My cheeks burn, humiliation crawling up my spine like fire ants. "Then what exactly do you want?" I snap, patience fraying.
"I want you to think." He steps closer, not touching me but invading my space until the air feels thin. "Stop performing and start observing. Who am I? What drives me? What weaknesses have you identified?"
I stare at him, searching for something—anything—I can exploit. The usual tells are absent. No wedding ring. No nervous tics. No hungry eyes tracking my curves. He's a fucking black hole where desire should be.
"You don't have any," I mutter, frustration boiling over. "You're not human."

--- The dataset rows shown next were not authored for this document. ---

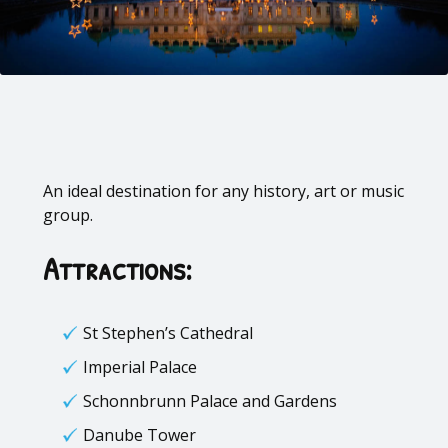
An ideal destination for any history, art or music
group.
Attractions:
St Stephen’s Cathedral
Imperial Palace
Schonnbrunn Palace and Gardens
Danube Tower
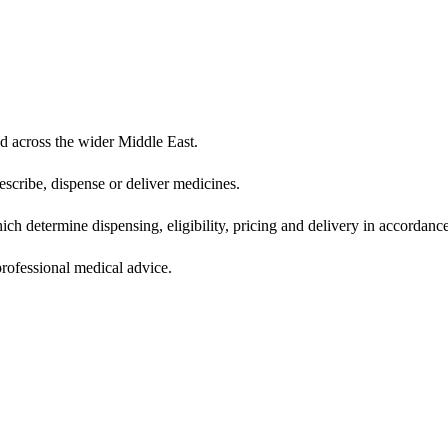
d across the wider Middle East.
scribe, dispense or deliver medicines.
ich determine dispensing, eligibility, pricing and delivery in accordance
 professional medical advice.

Something shifts in his eyes—not quite amusement, but close. "Wrong. Everyone has weaknesses. Even me. But you're not looking past the surface." He circles me, predator-slow. "You're used to men wanting to fuck you. That's easy. Child's play. But what about the ones who want something else?"
"Like what?"
"Power. Validation. To feel special. Understood." His voice drops lower. "To be seen."
The realization hits like a slap. I've been playing this all wrong. Killion doesn't want my body—he wants my mind. My full attention. The one thing I've never truly given anyone.
I straighten, letting the fake seduction drop away. Meet his gaze directly, really looking at him for the first time. "Show me," I say, no purr, no artifice. Just focus.
Something like approval flickers across his face. "Now we're getting somewhere."
I grit my teeth, jaw tight, and reset—muscles howling as I shift back into position, ass out, spine curved, hands splayed on the wall. He circles again, a shark scenting blood, his boots a relentless echo.
He’s overwhelming—six feet of hard muscle, deep blue eyes that don’t blink, a presence that sucks the oxygen out of the room. I hate it. Hate how he looms, how he sees everything.